Earle Davis Gregory was born in Chase City, Virginia on October 18, 1897. Gregory was also raised there and graduated from Fork Union Military Academy.

He entered Virginia Polytechnic Institute in 1919, graduating with the Class of 1923. While at VPI, he studied Electrical Engineering. During his senior year, he served as Alpha company commander and President of the Corps of Cadets. He was voted Most Popular Cadet by his peers during his senior year.

===Military service===
He enlisted at Chase City, Virginia in the U.S. Army during World War I. Gregory received the Medal of Honor for actions as a U.S. Army sergeant during the Meuse–Argonne offensive in the final weeks of the war. He is considered to be the first Virginian to receive the medal and often called the Sergeant York of Virginia.

On October 8, 1918, Sgt Earl D. Gregory at Bois-de-Consenvoye, north of Verdun, France, seized a rifle and trench-mortar shell, which he used as a hand grenade. Shouting "I will get them", he left his detachment of the trench-mortar platoon, and advancing ahead of the infantry, captured a machine gun and three of the enemy. Advancing still farther from the machinegun nest, he captured a 7.5-centimeter mountain howitzer and, entering a dugout in the immediate vicinity, single-handedly captured 19 of the enemy. For this act he received the Medal of Honor.

Major General Omar Bundy presented Gregory his medal in a ceremony at Camp Lee, Virginia on April 29, 1919. He was also invested as a Chevalier (Knight) of the French Legion of Honor, and was also awarded the Médaille militaire, Croix de guerre and the Montenegrin Order of Merit for his actions during the Meuse-Argonne Offensive.

===Later life===
After his discharge from the Army in 1919, Gregory enrolled in the Virginia Polytechnic Institute (VPI) and graduated in 1923. He pursued a career with the Veterans Administration. On May 2, 1963, he met President John F. Kennedy at the White House.
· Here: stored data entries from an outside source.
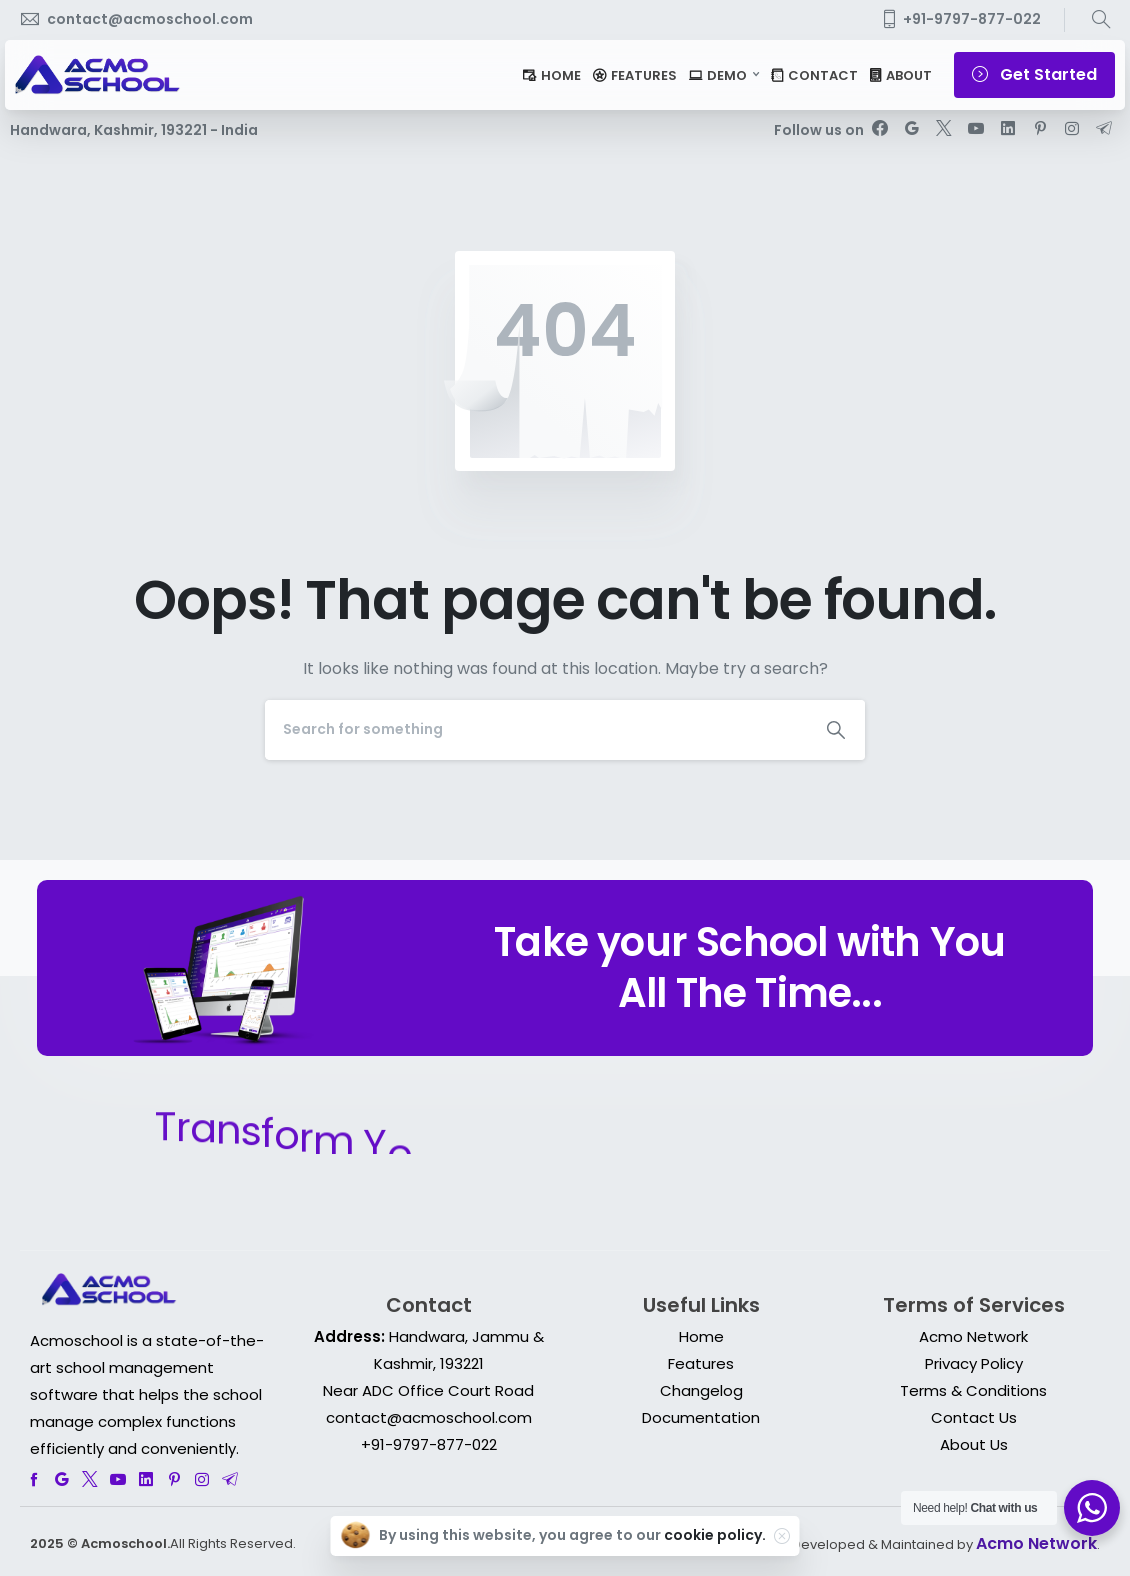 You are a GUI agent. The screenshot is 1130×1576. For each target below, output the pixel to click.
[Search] (536, 730)
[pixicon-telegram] (230, 1480)
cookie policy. (715, 1535)
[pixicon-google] (62, 1480)
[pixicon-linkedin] (146, 1480)
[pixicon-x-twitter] (90, 1480)
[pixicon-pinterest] (174, 1480)
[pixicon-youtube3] (118, 1480)
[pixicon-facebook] (34, 1480)
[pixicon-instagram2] (202, 1480) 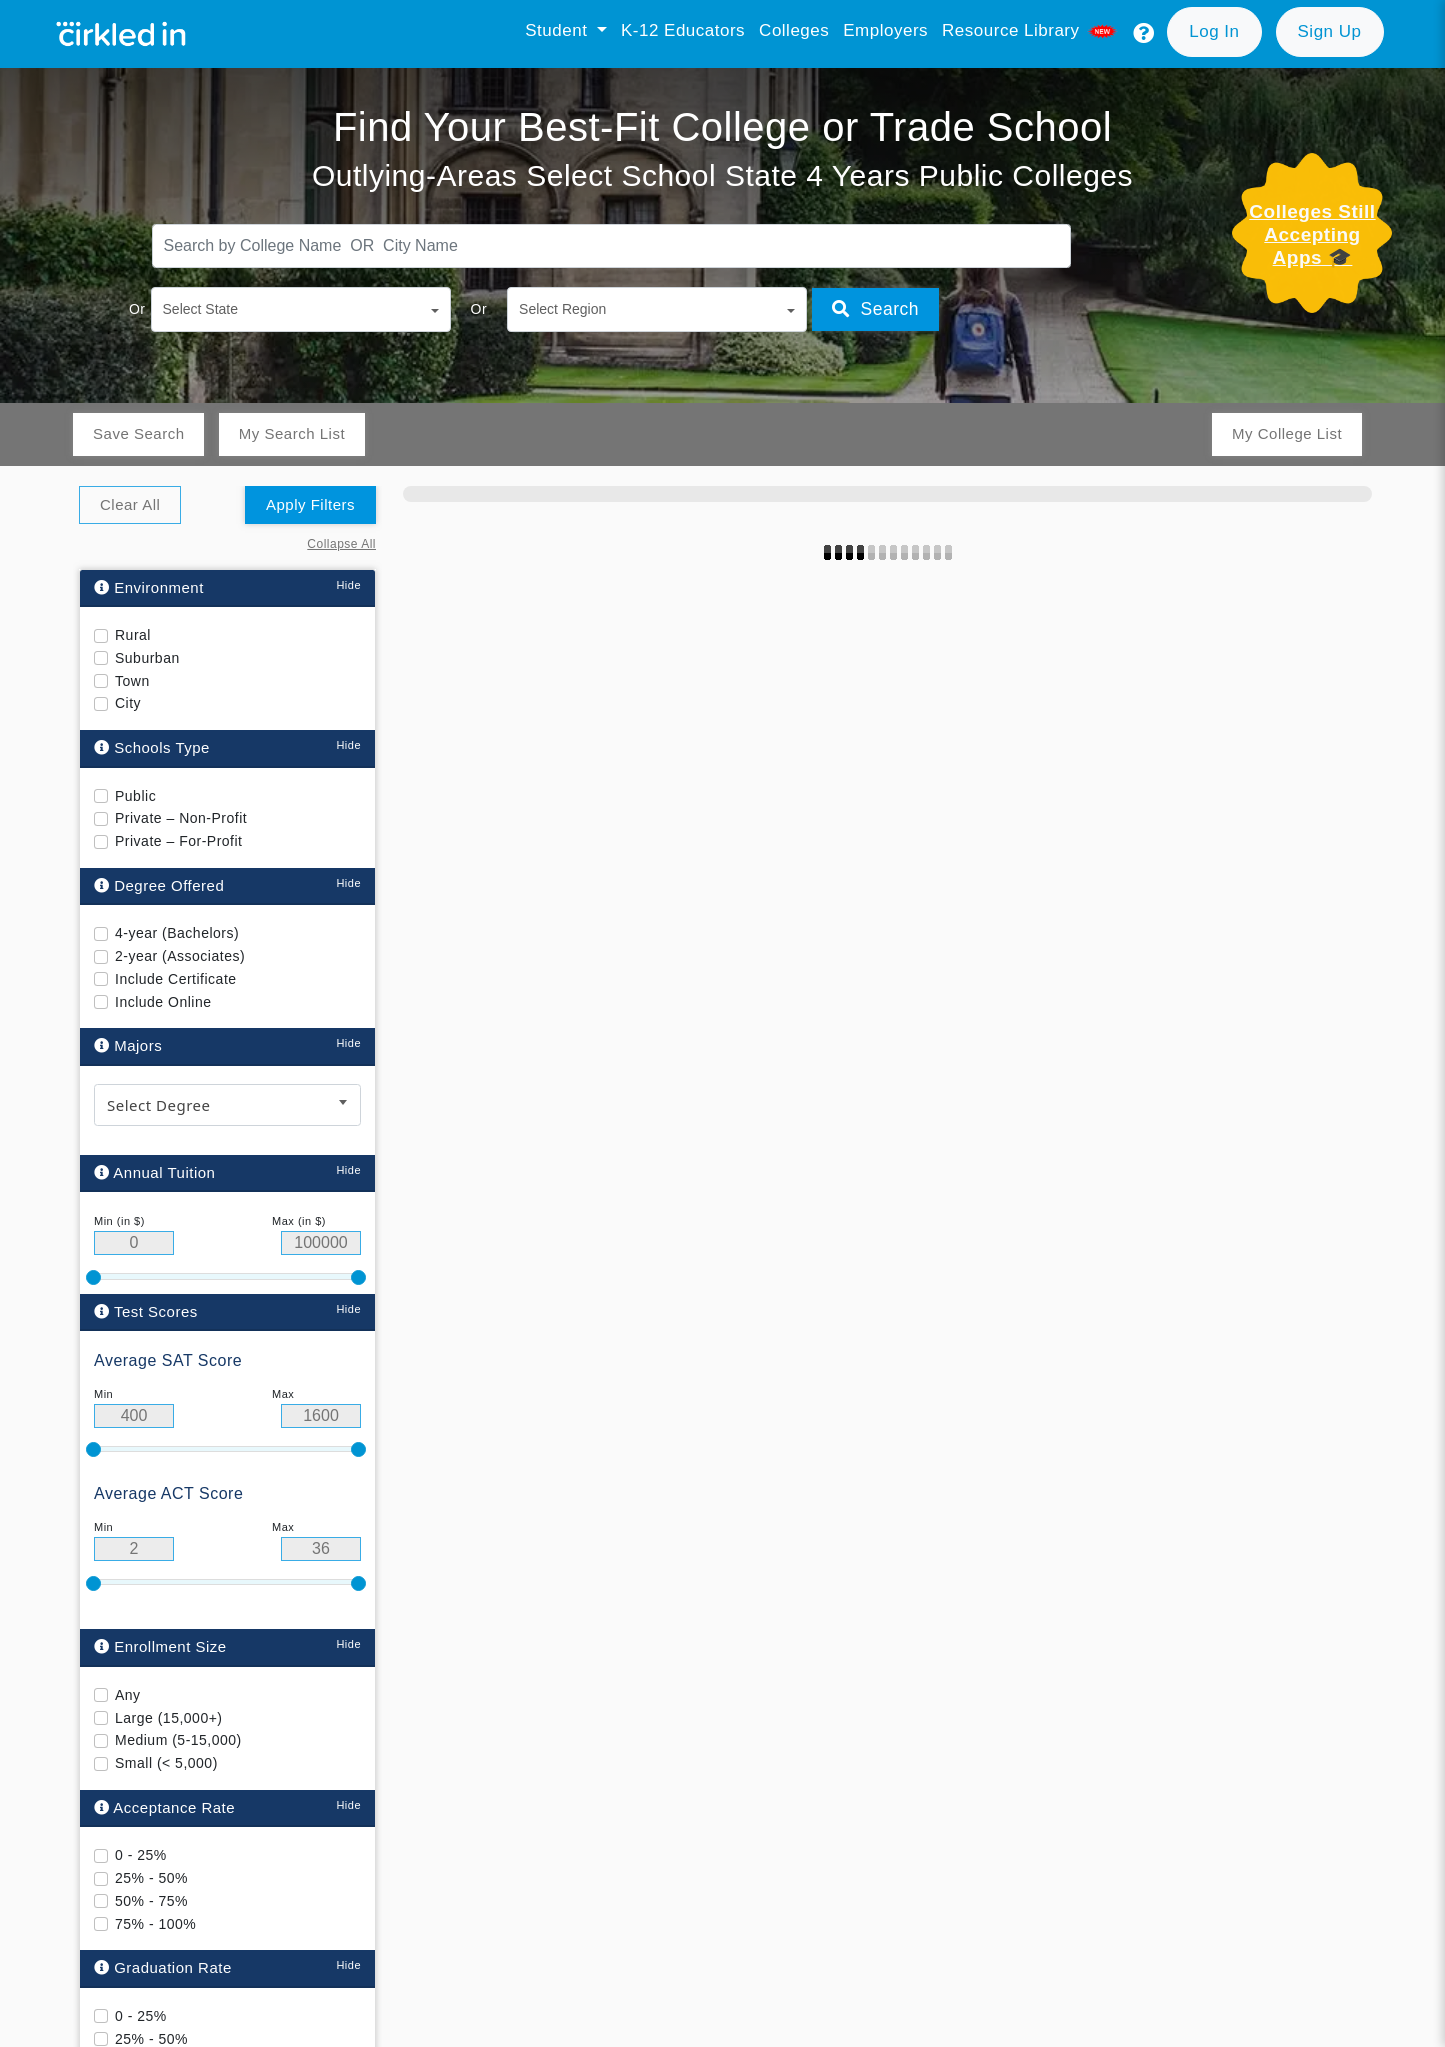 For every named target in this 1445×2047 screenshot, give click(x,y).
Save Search (138, 433)
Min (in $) (119, 1221)
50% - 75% (151, 1901)
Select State (201, 309)
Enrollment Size (160, 1646)
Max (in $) (299, 1221)
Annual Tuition (154, 1172)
On January 6, 1972, Gregory died at his home in Tuscaloosa, Alabama and is buried at the Tuscaloosa Memorial Park. His grave can be found in Section 18, Lot 60.

== Military awards ==
Gregory's military decorations and awards include:

| 1st row | Medal of Honor |  |  | Purple Heart |  |  | Mexican Border Service Medal |  |  |
| 2nd row | World War I Victory Medal w/ two bronze service stars for the Meuse-Argonne and Defensive Sector battle clasps |  |  | Ordre national de la Légion d'honneur Degree of Knight (French Republic) |  |  | Médaille militaire (French Republic) |  |  |
| 3nd row | Croix de guerre 1914–1918 w/bronze palm (French Republic) |  |  | Croce al Merito di Guerra (Italy) |  |  | Medal for Military Bravery (Kingdom of Montenegro) |  |  |

Other awards -
- Southern Cross of Honor, 1917-1918 pattern (United Daughters of the Confederacy)
- Veterans of Foreign Wars Membership Insignia (VFW)

===Medal of Honor Citation===
General Orders: War Department, General Orders No. 34 (March 7, 1919)
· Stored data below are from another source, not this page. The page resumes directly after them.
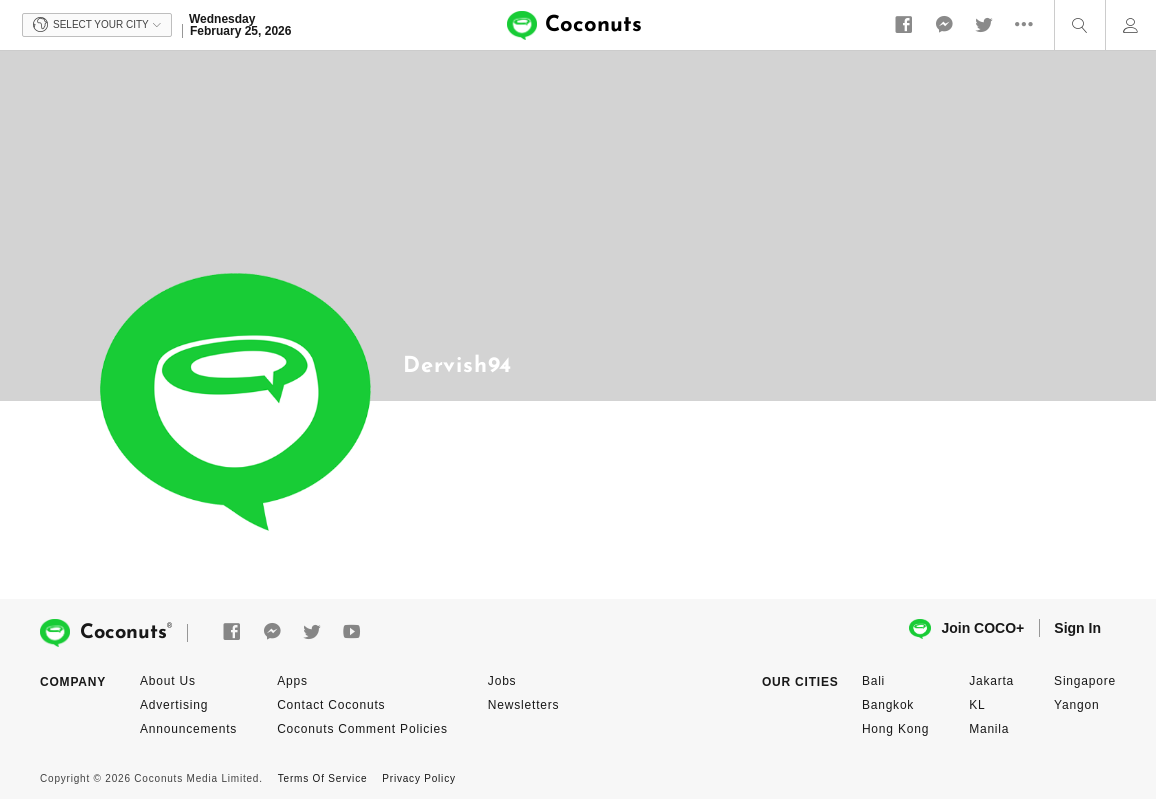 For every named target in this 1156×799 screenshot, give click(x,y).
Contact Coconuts (331, 705)
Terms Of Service (322, 778)
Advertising (174, 705)
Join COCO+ (966, 629)
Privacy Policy (418, 778)
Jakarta (991, 681)
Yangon (1076, 705)
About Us (168, 681)
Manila (989, 729)
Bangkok (888, 705)
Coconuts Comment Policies (362, 729)
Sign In (1077, 628)
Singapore (1085, 681)
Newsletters (523, 705)
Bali (873, 681)
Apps (292, 681)
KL (977, 705)
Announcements (188, 729)
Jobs (502, 681)
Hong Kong (895, 729)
"The President of the United States in the name of The Congress takes pleasure in presenting the Medal of Honor to
SERGEANT EARLE DAVIS GREGORY (ASN: 1290053)
UNITED STATES ARMY
for service as set forth in the following CITATION:
For extraordinary heroism on 8 October 1918, while serving with Headquarters Company, 116th Infantry, 29th Division, in action at Bois-de-Consenvoye, France. With the remark "I will get them," Sergeant Gregory seized a rifle and a trench-mortar shell, which he used as a hand grenade, left his detachment of the trench-mortar platoon, and advancing ahead of the infantry, captured a machinegun and three of the enemy. Advancing still farther from the machinegun nest, he captured a 7.5-centimeter mountain howitzer and, entering a dugout in the immediate vicinity, single-handedly captured 19 of the enemy.

/S/ WOODROW WILSON"

===The Gregory Guard===
The Virginia Tech Corps of Cadets precision military marching unit, The Gregory Guard, was named in honor of Sgt Gregory in May 1963. He then left his medals and war papers in the collections to Virginia Tech collection. This is on display to help visitors remember his legacy and understand his importance to his bravery and toughness in the battle of Meuse-Argonne.